[![npm][npm]][npm-url] [![node][node]][node-url] [![tests][tests]][tests-url] [![cover][cover]][cover-url] [![discussion][discussion]][discussion-url] [![size][size]][size-url]
This plugin minifies your assets in a webpack build. It ships with several
built-in minimizers covering JavaScript, JSON, HTML, and CSS — pick one
with the minify option and target the right files with
test.
JavaScript minimizers:
terser — MinimizerPlugin.terserMinify (default). The same JavaScript-based minifier that webpack uses out of the box; produces small, well-tested output and supports the full set of extractComments modes.uglify-js — MinimizerPlugin.uglifyJsMinify. ES5-only minifier, useful when you specifically need UglifyJS-compatible output. Requires npm install --save-dev uglify-js.@swc/core — MinimizerPlugin.swcMinify. A very fast Rust-based JavaScript/TypeScript minifier. Requires npm install --save-dev @swc/core.esbuild — MinimizerPlugin.esbuildMinify. An extremely fast JS bundler/minifier; legal comments are always preserved (no extractComments support).
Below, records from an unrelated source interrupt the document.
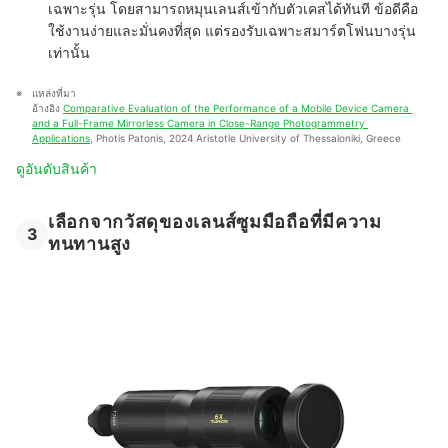
เฉพาะรุ่น โดยสามารถหมุนเลนส์เข้ากับตัวเคสได้ทันที ข้อดีคือ
ใช้งานง่ายและมั่นคงที่สุด แต่รองรับเฉพาะสมาร์ตโฟนบางรุ่น
เท่านั้น
แหล่งที่มา
อ้างอิง 
Comparative Evaluation of the Performance of a Mobile Device Camera 
and a Full-Frame Mirrorless Camera in Close-Range Photogrammetry 
Applications
, Photis Patonis, 2024 Aristotle University of Thessaloniki, Greece
ดูอันดับสินค้า
เลือกจากวัสดุของเลนส์ซูมมือถือที่มีความ
3
ทนทานสูง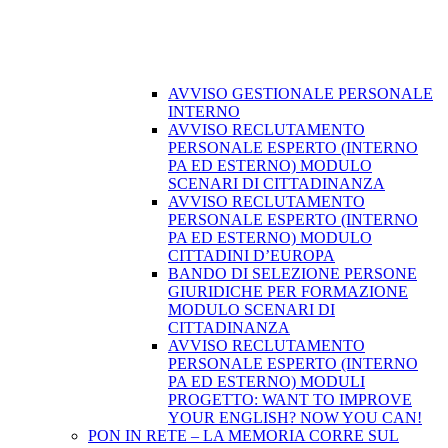
AVVISO GESTIONALE PERSONALE
INTERNO
AVVISO RECLUTAMENTO
PERSONALE ESPERTO (INTERNO
PA ED ESTERNO) MODULO
SCENARI DI CITTADINANZA
AVVISO RECLUTAMENTO
PERSONALE ESPERTO (INTERNO
PA ED ESTERNO) MODULO
CITTADINI D’EUROPA
BANDO DI SELEZIONE PERSONE
GIURIDICHE PER FORMAZIONE
MODULO SCENARI DI
CITTADINANZA
AVVISO RECLUTAMENTO
PERSONALE ESPERTO (INTERNO
PA ED ESTERNO) MODULI
PROGETTO: WANT TO IMPROVE
YOUR ENGLISH? NOW YOU CAN!
PON IN RETE – LA MEMORIA CORRE SUL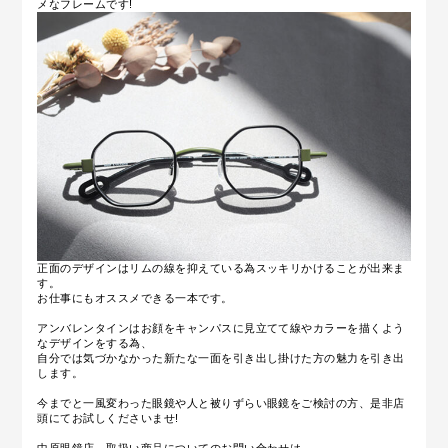
メなフレームです!
正面のデザインはリムの線を抑えている為スッキリかけることが出来ま
す。
お仕事にもオススメできる一本です。
アンバレンタインはお顔をキャンパスに見立てて線やカラーを描くよう
なデザインをする為、
自分では気づかなかった新たな一面を引き出し掛けた方の魅力を引き出
します。
今までと一風変わった眼鏡や人と被りずらい眼鏡をご検討の方、是非店
頭にてお試しくださいませ!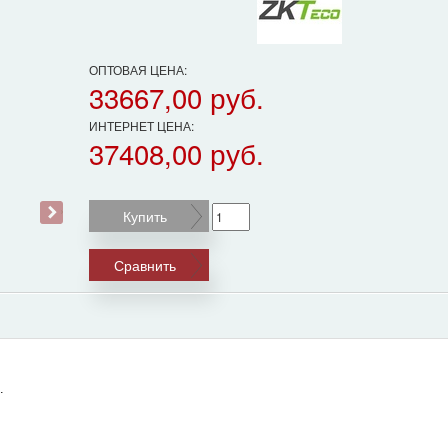
ОПТОВАЯ ЦЕНА:
33667,00 руб.
ИНТЕРНЕТ ЦЕНА:
37408,00 руб.
›
Купить
Сравнить
.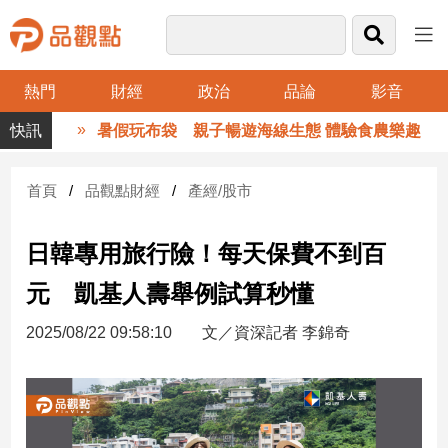
熱門
財經
政治
品論
影音
品
暑假玩布袋 親子暢遊海線生態 體驗食農樂趣
觀
點
財
首頁
品觀點財經
產經/股市
經
日韓專用旅行險！每天保費不到百
台
灣
元 凱基人壽舉例試算秒懂
財
經
2025/08/22 09:58:10
文／資深記者 李錦奇
新
聞
產
經/
股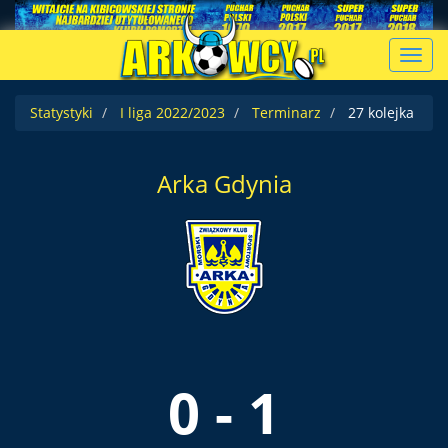
Toggl
navig
Statystyki
I liga 2022/2023
Terminarz
27 kolejka
Arka Gdynia
0 - 1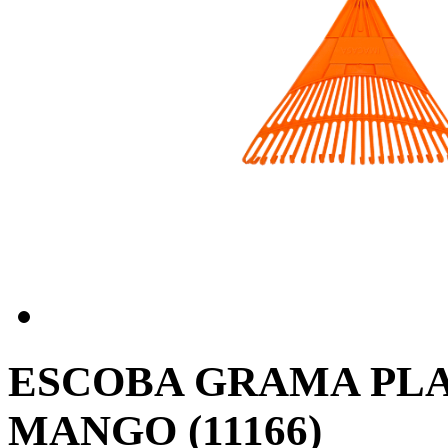
ESCOBA GRAMA PLA
MANGO (11166)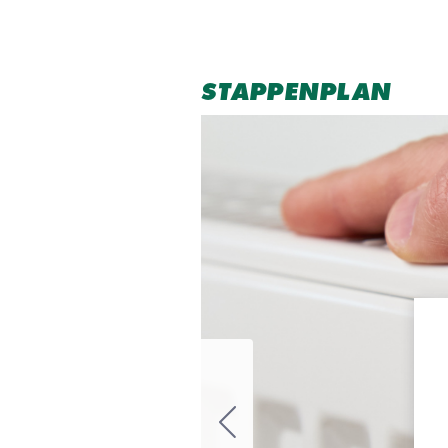
STAPPENPLAN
Requires npm install --save-dev esbuild.JSON minimizer:
JSON.stringify — MinimizerPlugin.jsonMinify. Built in (no extra dependency); supports space and replacer options.HTML minimizers:
html-minifier-terser — MinimizerPlugin.htmlMinifierTerser. The default HTML minimizer. JavaScript-based, no native dependency. Requires npm install --save-dev html-minifier-terser.@swc/html — MinimizerPlugin.swcMinifyHtml (full HTML documents) and MinimizerPlugin.swcMinifyHtmlFragment (HTML fragments, e.g. <template> content). Very fast Rust-based platform for the Web. Requires npm install --save-dev @swc/html.@minify-html/node — MinimizerPlugin.minifyHtmlNode. A Rust HTML minifier optimised for speed and effectiveness. Requires npm install --save-dev @minify-html/node.CSS minimizers:
cssnano — MinimizerPlugin.cssnanoMinify. The default CSS minimizer. Built on top of PostCSS. Requires npm install --save-dev cssnano postcss.csso — MinimizerPlugin.cssoMinify. A CSS minifier with structural optimisations. Requires npm install --save-dev csso.clean-css — MinimizerPlugin.cleanCssMinify. A widely-used CSS optimiser. Requires npm install --save-dev clean-css.esbuild — MinimizerPlugin.esbuildMinifyCss. Very fast CSS minification using esbuild's CSS loader. Requires npm install --save-dev esbuild.lightningcss — MinimizerPlugin.lightningCssMinify. A Rust-based CSS parser, transformer, and minifier. Requires npm install --save-dev lightningcss.@swc/css — MinimizerPlugin.swcMinifyCss. A very fast Rust-based CSS minifier. Requires npm install --save-dev @swc/css.All of the non-default minimizers are declared as optional peer
dependencies — install only the ones you actually use. You can also stack
multiple MinimizerPlugin instances in the same build to handle different
file types with different minimizers (see Examples).
Webpack v5 comes with the latest minimizer-webpack-plugin out of the box.
If you are using Webpack v5 or above and wish to customize the options, you will still need to install minimizer-webpack-plugin.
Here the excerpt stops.